■ Activity ■
In the copy, every record below must appear exactly as given, and no picture may appear.

---*---

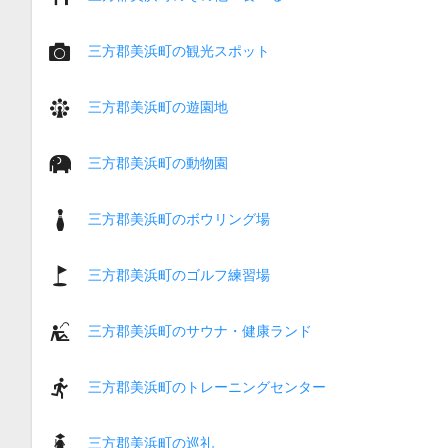
三方郡美浜町の観光スポット
三方郡美浜町の遊園地
三方郡美浜町の動物園
三方郡美浜町のボウリング場
三方郡美浜町のゴルフ練習場
三方郡美浜町のサウナ・健康ランド
三方郡美浜町のトレーニングセンター
三方郡美浜町の巡礼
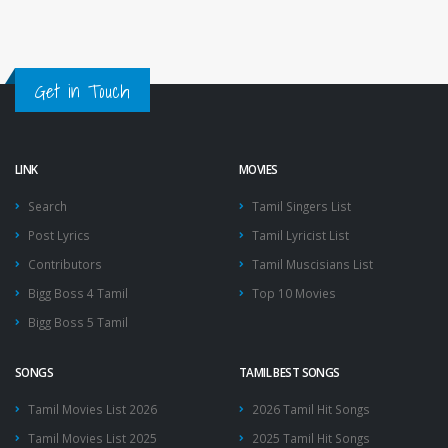
Get in Touch
LINK
MOVIES
Search
Tamil Singers List
Post Lyrics
Tamil Lyricist List
Contributors
Tamil Muscisians List
Bigg Boss 4 Tamil
Top 10 Movies
Bigg Boss 5 Tamil
SONGS
TAMIL BEST SONGS
Tamil Movies List 2026
2026 Tamil Hit Songs
Tamil Movies List 2025
2025 Tamil Hit Songs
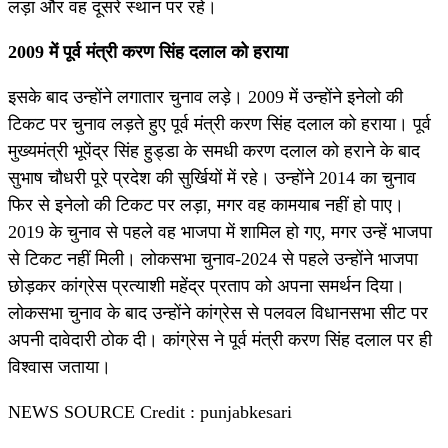
लड़ा और वह दूसरे स्थान पर रहे।
2009 में पूर्व मंत्री करण सिंह दलाल को हराया
इसके बाद उन्होंने लगातार चुनाव लड़े। 2009 में उन्होंने इनेलो की
टिकट पर चुनाव लड़ते हुए पूर्व मंत्री करण सिंह दलाल को हराया। पूर्व
मुख्यमंत्री भूपेंद्र सिंह हुड्डा के समधी करण दलाल को हराने के बाद
सुभाष चौधरी पूरे प्रदेश की सुर्खियों में रहे। उन्होंने 2014 का चुनाव
फिर से इनेलो की टिकट पर लड़ा, मगर वह कामयाब नहीं हो पाए।
2019 के चुनाव से पहले वह भाजपा में शामिल हो गए, मगर उन्हें भाजपा
से टिकट नहीं मिली। लोकसभा चुनाव-2024 से पहले उन्होंने भाजपा
छोड़कर कांग्रेस प्रत्याशी महेंद्र प्रताप को अपना समर्थन दिया।
लोकसभा चुनाव के बाद उन्होंने कांग्रेस से पलवल विधानसभा सीट पर
अपनी दावेदारी ठोक दी। कांग्रेस ने पूर्व मंत्री करण सिंह दलाल पर ही
विश्वास जताया।
NEWS SOURCE Credit : punjabkesari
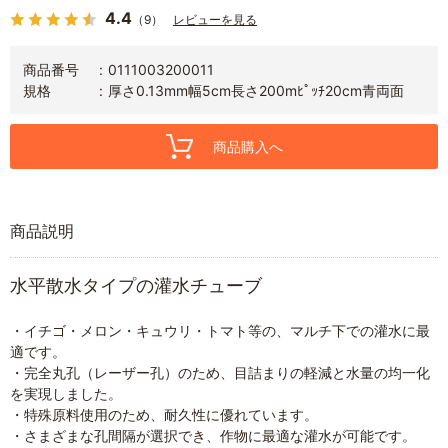
4.4
（9）
レビューを見る
商品番号
0111003200011
規格
厚さ0.13mm幅5cm長さ200mﾋﾟｯﾁ20cm青両面
商品購入へ
商品説明
水平散水タイプの灌水チューブ
・イチゴ・メロン・キュウリ・トマト等の、マルチ下での灌水に最
適です。
・完全丸孔（レーザー孔）のため、目詰まりの軽減と水量の均一化
を実現しました。
・特殊原料使用のため、耐久性に優れています。
・さまざまな孔間隔が選択でき、作物に最適な灌水が可能です。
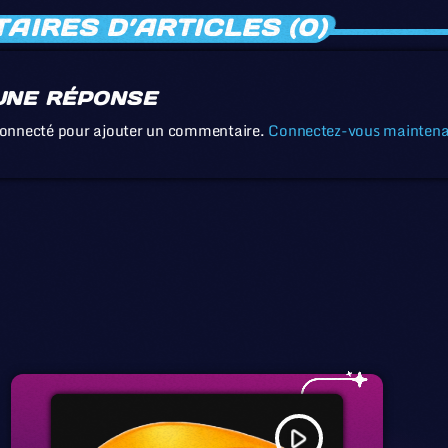
IRES D’ARTICLES (0)
UNE RÉPONSE
connecté pour ajouter un commentaire.
Connectez-vous mainten
play_arrow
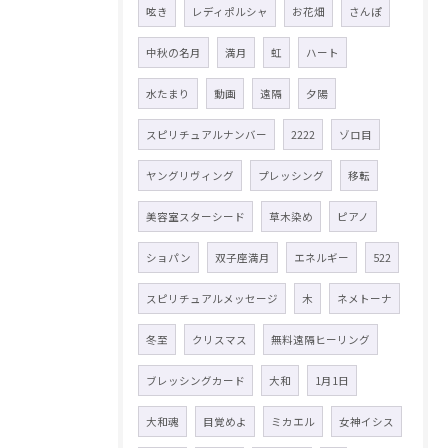
呟き
レディポルシャ
お花畑
さんぽ
中秋の名月
満月
虹
ハート
水たまり
動画
遠隔
夕陽
スピリチュアルナンバー
2222
ゾロ目
ヤングリヴィング
プレッシング
移転
美容室スターシード
草木染め
ピアノ
ショパン
双子座満月
エネルギー
522
スピリチュアルメッセージ
木
ネメトーナ
冬至
クリスマス
無料遠隔ヒーリング
ブレッシングカード
大和
1月1日
大和魂
目覚めよ
ミカエル
女神イシス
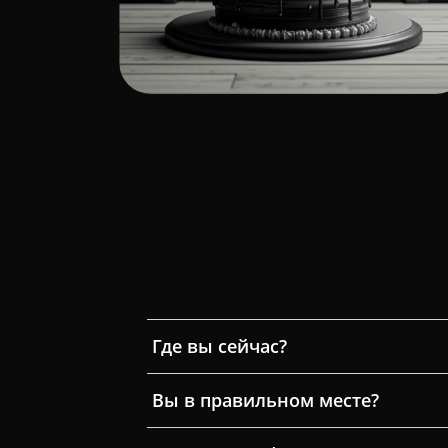
Где вы сейчас?
Вы в правильном месте?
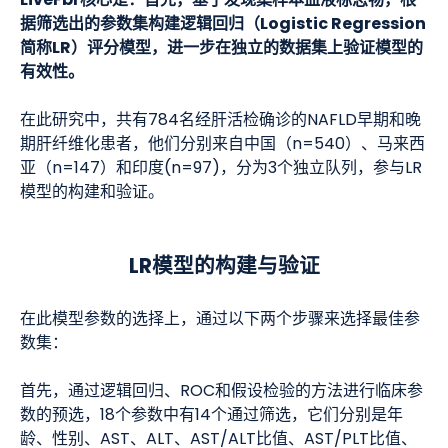
LiveFbr核心是
：首先，基于发现集样本血液标志物，根
据筛选出的参数集构建逻辑回归（Logistic Regression
简称LR）评分模型，进一步在独立的数据集上验证模型的
有效性。
在此研究中，共有784名经肝活检确诊的NAFLD早期和晚
期肝纤维化患者，他们分别来自中国（n=540）、马来西
亚（n=147）和印度(n=97)，分为3个独立队列，参与LR
模型的构建和验证。
LR模型的构建与验证
在此模型参数的选择上，通过以下两个步骤来选择最佳参
数集：
首先，通过逻辑回归、ROC和假设检验的方法进行临床参
数的预选，18个参数中有14个通过筛选，它们分别是年
龄、性别、AST、ALT、AST/ALT比值、AST/PLT比值、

---*---

■ Final answer ■
三方郡美浜町の観光スポット
三方郡美浜町の遊園地
三方郡美浜町の動物園
三方郡美浜町のボウリング場
三方郡美浜町のゴルフ練習場
三方郡美浜町のサウナ・健康ランド
三方郡美浜町のトレーニングセンター
三方郡美浜町の巡礼
Get in Touch
LINK
MOVIES
Search
Tamil Singers List
Post Lyrics
Tamil Lyricist List
Contributors
Tamil Muscisians List
Bigg Boss 4 Tamil
Top 10 Movies
Bigg Boss 5 Tamil
SONGS
TAMIL BEST SONGS
Tamil Movies List 2026
2026 Tamil Hit Songs
Tamil Movies List 2025
2025 Tamil Hit Songs
लड़ा और वह दूसरे स्थान पर रहे।
2009 में पूर्व मंत्री करण सिंह दलाल को हराया
इसके बाद उन्होंने लगातार चुनाव लड़े। 2009 में उन्होंने इनेलो की
टिकट पर चुनाव लड़ते हुए पूर्व मंत्री करण सिंह दलाल को हराया। पूर्व
मुख्यमंत्री भूपेंद्र सिंह हुड्डा के समधी करण दलाल को हराने के बाद
सुभाष चौधरी पूरे प्रदेश की सुर्खियों में रहे। उन्होंने 2014 का चुनाव
फिर से इनेलो की टिकट पर लड़ा, मगर वह कामयाब नहीं हो पाए।
2019 के चुनाव से पहले वह भाजपा में शामिल हो गए, मगर उन्हें भाजपा
से टिकट नहीं मिली। लोकसभा चुनाव-2024 से पहले उन्होंने भाजपा
छोड़कर कांग्रेस प्रत्याशी महेंद्र प्रताप को अपना समर्थन दिया।
लोकसभा चुनाव के बाद उन्होंने कांग्रेस से पलवल विधानसभा सीट पर
अपनी दावेदारी ठोक दी। कांग्रेस ने पूर्व मंत्री करण सिंह दलाल पर ही
विश्वास जताया।
NEWS SOURCE Credit : punjabkesari
4.4
（9）
レビューを見る
商品番号
0111003200011
規格
厚さ0.13mm幅5cm長さ200mﾋﾟｯﾁ20cm青両面
商品購入へ
商品説明
水平散水タイプの灌水チューブ
・イチゴ・メロン・キュウリ・トマト等の、マルチ下での灌水に最
適です。
・完全丸孔（レーザー孔）のため、目詰まりの軽減と水量の均一化
を実現しました。
・特殊原料使用のため、耐久性に優れています。
・さまざまな孔間隔が選択でき、作物に最適な灌水が可能です。
IRES D’ARTICLES (0)
UNE RÉPONSE
connecté pour ajouter un commentaire.
Connectez-vous mainten
play_arrow
呟き
レディポルシャ
お花畑
さんぽ
中秋の名月
満月
虹
ハート
水たまり
動画
遠隔
夕陽
スピリチュアルナンバー
2222
ゾロ目
ヤングリヴィング
プレッシング
移転
美容室スターシード
草木染め
ピアノ
ショパン
双子座満月
エネルギー
522
スピリチュアルメッセージ
木
ネメトーナ
冬至
クリスマス
無料遠隔ヒーリング
ブレッシングカード
大和
1月1日
大和魂
目覚めよ
ミカエル
女神イシス
Где вы сейчас?
Вы в правильном месте?
LiveFbr核心是
：首先，基于发现集样本血液标志物，根
据筛选出的参数集构建逻辑回归（Logistic Regression
简称LR）评分模型，进一步在独立的数据集上验证模型的
有效性。
在此研究中，共有784名经肝活检确诊的NAFLD早期和晚
期肝纤维化患者，他们分别来自中国（n=540）、马来西
亚（n=147）和印度(n=97)，分为3个独立队列，参与LR
模型的构建和验证。
LR模型的构建与验证
在此模型参数的选择上，通过以下两个步骤来选择最佳参
数集：
首先，通过逻辑回归、ROC和假设检验的方法进行临床参
数的预选，18个参数中有14个通过筛选，它们分别是年
龄、性别、AST、ALT、AST/ALT比值、AST/PLT比值、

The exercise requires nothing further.